Futurists say that 3D printing impact will be so huge that it will make the life as we know it today, barely recognizable in 50-75 years’ time. It’s already getting there you see; England has created edible 3D printed hamburger, America is working on high-end 3D printed real-world cars, China, and Holland are building entire houses with 3D printing, ask what not is possible. Don’t you think our grandchildren will live in a fantasy world from where they would look back and laugh at how things are done today?
That is how 3D printing will revolutionize the technological future of almost every industry. Let’s see, how 3d printing will closely relate with another Big Thing–The Internet of Things (IoT) to drive this change.
Internet of Things aims at linking human behaviors to our day to day devices. Physical objects, people or animals will be provided unique identifiers and connected to a network embedded with electronics, sensors, software and internet connectivity, so that data can be exchanged between these without the need for a direct human-to-human or human-to-computer interaction, automating nearly every field of endeavor. The concept includes connecting human heart monitor implants, built-in automobile sensors packages, field operation tools for cops and firemen, biochips in farms and so on. In 5 years from now, the IoT will have 26 billion devices connected to it.
It is said that in 10 years, today’s silicon circuits will be replaced by plastic circuits. And 3D printing technologies will dominate such plastic printed electronics and circuits in IoT. Plastic printed transistors will become building blocks of wearable electronics and other IoT networks.

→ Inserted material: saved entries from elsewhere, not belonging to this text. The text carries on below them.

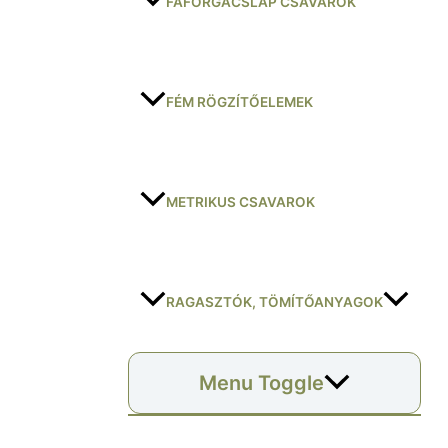
FAFORGÁCSLAP CSAVAROK
FÉM RÖGZÍTŐELEMEK
METRIKUS CSAVAROK
RAGASZTÓK, TÖMÍTŐANYAGOK
Menu Toggle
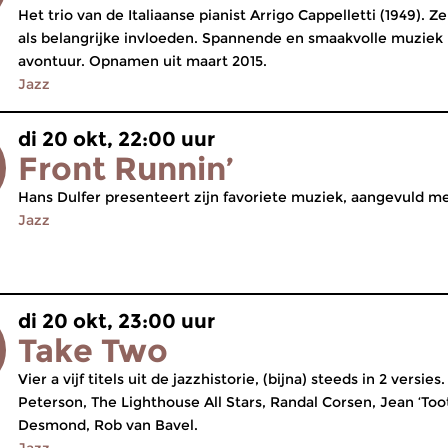
Het trio van de Italiaanse pianist Arrigo Cappelletti (1949). Z
als belangrijke invloeden. Spannende en smaakvolle muziek
avontuur. Opnamen uit maart 2015.
Jazz
di 20 okt, 22:00 uur
Front Runnin’
Hans Dulfer presenteert zijn favoriete muziek, aangevuld m
Jazz
di 20 okt, 23:00 uur
Take Two
Vier a vijf titels uit de jazzhistorie, (bijna) steeds in 2 vers
Peterson, The Lighthouse All Stars, Randal Corsen, Jean ‘To
Desmond, Rob van Bavel.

And the whole thing will be much cheaper than silicon devices, semiconductors, and circuits. Today semiconductors are manufactured by conventional electron beam lithography equipment costing from 1.5 million dollars to 30 million dollars for each; and a system that can print 3D electronics on a nano scale might go up to 500,000 dollars- that’s how 3D printing technology can massively drive the Internet of Things.
Belgian nanotechnology research center scientists made a transistor logic board with an astounding count of 3400 circuits, using inkjet printing technology that ran at a speed of 6Hz and is only 2*2 cm big. The researches see such plastic circuits as an “Exponential technology”. The founder of the Trillion Sensor movement and cofounder of nearly 9 MEMS technology companies, Dr. Janusz Bryzek believes that once 3D printing gets adopted on a wide scale, the traditional semiconductor manufacturing companies will face a violent mayhem. “Plastic circuits could end up having perhaps 1/1,000th the cost-per-area of the equivalent silicon device,” – says Bryzek. It is said that IBM Zurich lab researchers created nanometer sized 3D patterns on organic material using atomic force microscope just as a mask to create circuits.

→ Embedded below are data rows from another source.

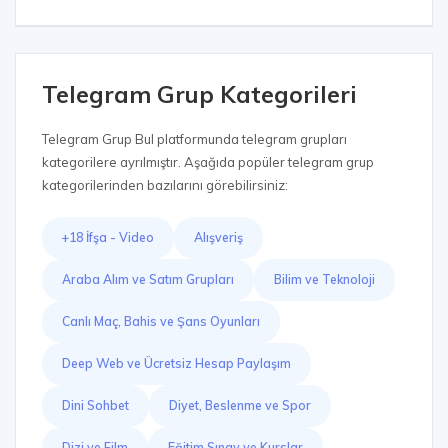
Telegram Grup Kategorileri
Telegram Grup Bul platformunda telegram grupları
kategorilere ayrılmıştır. Aşağıda popüler telegram grup
kategorilerinden bazılarını görebilirsiniz:
+18 İfşa - Video
Alışveriş
Araba Alım ve Satım Grupları
Bilim ve Teknoloji
Canlı Maç, Bahis ve Şans Oyunları
Deep Web ve Ücretsiz Hesap Paylaşım
Dini Sohbet
Diyet, Beslenme ve Spor
Dizi ve Film
Eğitim,Sınav ve Kurslar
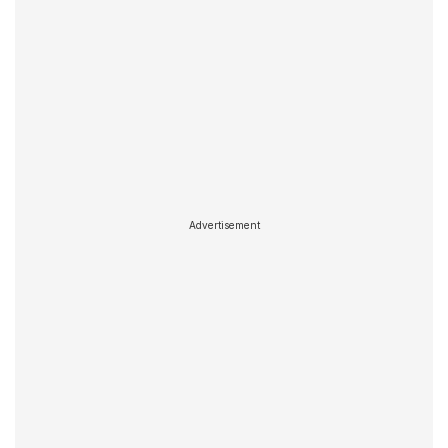
Advertisement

3D printing in production and manufacturing: What to expect?
Gartner Research director, Pete Basiliere said, “3D printing is a technology accelerating to mainstream adoption”. 3D printing has already made its marks on how products are being manufactured. The Cisco Consumer Business Group (CBG), Denmark, used 3D printing instead of their conventional hand crafted prototyping technique to notice that the company actually achieved above 30 times reduction in prototype cost, reduction in prototype creation time from one week to just 90 minutes and an overall 33% design time reduction. We are able to bring production closer to the end user reducing the current supply chain restrictions. It will result in more customer engagement through the production of an object, which can greatly reduce stock pilings and inventories- similar to how Amazon operates. Shipping products and spare parts from one place to another may also become obsolete when you can actually 3D print parts on the site. This will in turn reduce the imbalance between export and import countries.

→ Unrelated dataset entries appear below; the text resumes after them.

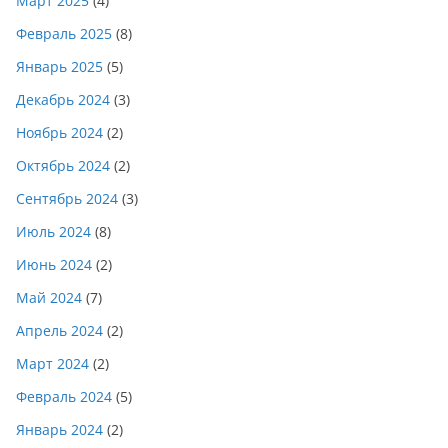
Март 2025
(4)
Февраль 2025
(8)
Январь 2025
(5)
Декабрь 2024
(3)
Ноябрь 2024
(2)
Октябрь 2024
(2)
Сентябрь 2024
(3)
Июль 2024
(8)
Июнь 2024
(2)
Май 2024
(7)
Апрель 2024
(2)
Март 2024
(2)
Февраль 2024
(5)
Январь 2024
(2)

3D printing is already disrupting the current processes of design, prototyping, and manufacturing in almost every industry. As 3D printing gets adopted on a wider scale, many of the already invented products might have to be re-invented and we may have many more new products and things to learn about. For example, 3D printing has made many new and exciting geometries and shapes that were previously just imaginary. Our children might have formulas to learn that calculate area and volume of a shape we haven’t seen or studied about.
In Future, it’s fairly safe to imagine that you can manufacture anything with a 3D printer that you can’t with a printer (clothes, machines, robots, etc.) and use it as matter replicators like in Star Trek. Note that we already have near to accurate tools that are able to scan an object and create an exact copy of it using a 3D printer. So, eventually one day you can walk up to your printer and say, “make my copy”, as you have already seen in The Prestige!